Meditation Anecdotes

by Bill Johnson

(I practice yoga meditation as taught by Paramahansa Yogananda. The following are short pieces I've written about the meditation group I've attended).


A Meditation on Pine Sol

Paramahansa Yogananda relates the story of the businessman in India who had to travel to England to attend to business interests. He approached a great yogi to ask for a technique that would allow him to travel to England by a yogic method and avoid paying the cost to travel by boat. The great yogi taught the worldly businessman a technique that he could use to transport himself to England and back, but mentioned as the businessman was leaving that he should not think about monkeys while he practiced the technique.

All the man could meditate on was monkeys. Dozens of monkeys. Thousands of monkeys. Monkeys were all he could think about.

When our meditation group moved into its chapel on 32nd and NE Broadway, the group rented its space from a Foos Ball company on the first floor of the building. A devotee cleaning the chapel on the day of the first service thought that if a little Pine Sol cleaned things well, a lot of Pine Sol would do an even better job.

That first service reeked of Pine Sol. Anyone who didn't wear a Hazmat suit to the meditation service surely found themselves thinking about Pine Sol.

The devotee who learned something about Pine Sol that night could think of nothing else. Not even a monkey could have made it through his inner mental chambers, unless the monkey was carrying a mop soaked in Pine Sol.


The Most Catholic Receptionist

When our meditation group moved in to our new chapel on 32nd and Broadway, the street front of the building was a company that sold Foos Ball equipment and a small space directly under our chapel was a doctor's office. The doctor's receptionist was an 80 year old lady.
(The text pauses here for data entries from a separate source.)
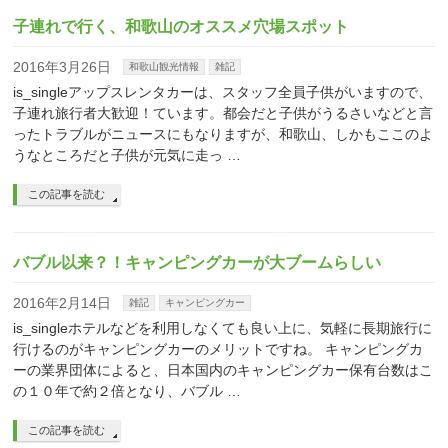
子連れで行く、和歌山のオススメ穴場スポット
2016年3月26日
和歌山観光情報
雑記
is_singleアップスレンタカーは、スタッフ全員子供がいますので、
子連れ旅行者大歓迎！ています。都会だと子供がうるさいなどと言
ったトラブルがニュースにもなりますが、和歌山、しかもここのよ
うなところだと子供が元気に走っ …
この記事を読む
バブル以来？！キャンピングカーが大ブームらしい
2016年2月14日
雑記
キャンピングカー
is_singleホテルなどを利用しなくても良い上に、気軽に長期旅行に
行けるのがキャンピングカーのメリットですね。 キャンピングカ
ーの業界団体によると、日本国内のキャンピングカー保有台数はこ
の１０年で約２倍となり、バブル …
この記事を読む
Because the circuit breakers for the building were at the foot of the stairwell, if a circuit breaker was tripped, she needed access to the panel, so she would speak with the usher a few times a month. It came out that this lady very much enjoyed looking up the stairwell at Master's picture.
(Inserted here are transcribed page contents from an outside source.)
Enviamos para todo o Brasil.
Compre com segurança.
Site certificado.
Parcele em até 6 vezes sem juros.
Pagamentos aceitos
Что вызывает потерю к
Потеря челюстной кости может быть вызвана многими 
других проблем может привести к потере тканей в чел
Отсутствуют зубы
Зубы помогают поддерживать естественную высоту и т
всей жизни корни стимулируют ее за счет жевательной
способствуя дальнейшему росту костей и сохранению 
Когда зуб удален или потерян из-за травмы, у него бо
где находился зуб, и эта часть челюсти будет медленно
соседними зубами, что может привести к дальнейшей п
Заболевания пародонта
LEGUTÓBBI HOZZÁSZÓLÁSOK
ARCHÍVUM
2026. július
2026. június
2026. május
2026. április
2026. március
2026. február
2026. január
It came out that she'd been raised as a traditional catholic, which meant that if she ever did have a question about religion, a priest had the answer, and that was that. No meditation, no reflection.
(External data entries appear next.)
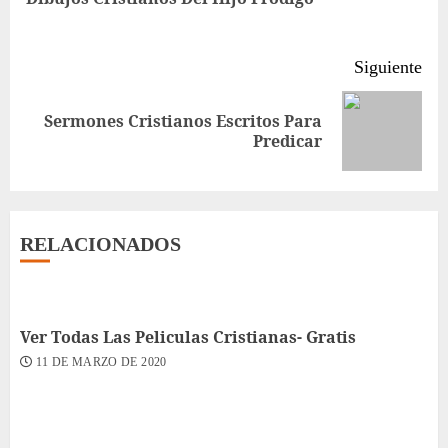
ant
Siguiente
Sermones Cristianos Escritos Para
Siguiente
Predicar
entrada:
RELACIONADOS
Ver Todas Las Peliculas Cristianas- Gratis
11 DE MARZO DE 2020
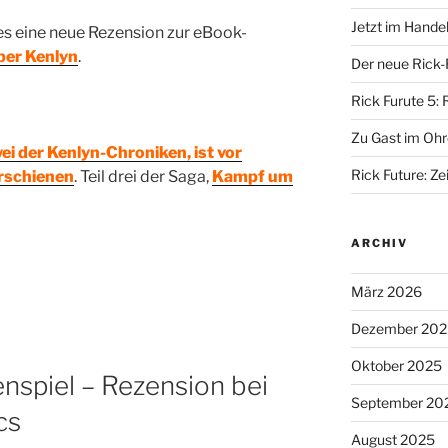
Jetzt im Hande
es eine neue Rezension zur eBook-
ber Kenlyn
.
Der neue Rick-
Rick Furute 5: 
Zu Gast im Ohr
ei der Kenlyn-Chroniken, ist vor
Rick Future: Zei
erschienen
. Teil drei der Saga,
Kampf um
ARCHIV
März 2026
Dezember 202
Oktober 2025
enspiel – Rezension bei
September 20
cs
August 2025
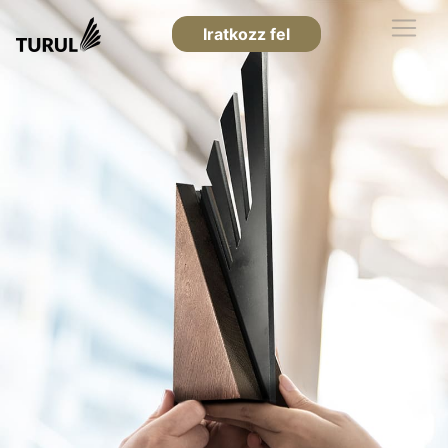
Iratkozz fel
She insisted she'd never had a spiritual experience in her life, but it came out that was being woken at night by a strange sound, which the usher informed her was probably an astral sound. He told her about the energy body and the astral currents in the spine. She was skeptical, but a few nights later she woke up and experienced her energy body instead of her physical body.

A few days after that, on the way to work and listening to her car radio, the music faded into the background and she heard a symphony of astral sounds.

Which she didn't like at all, and prayed that it be taken away.

The usher realized that, as Paramahansa Yogananda has said, only a master can really tell why someone is on a particular path in this life and what kind of spiritual awareness someone has. In the case of our most catholic receptionist, in this life looking up the stairwell at Master's picture with adoring eyes was enough of the spiritual life for her.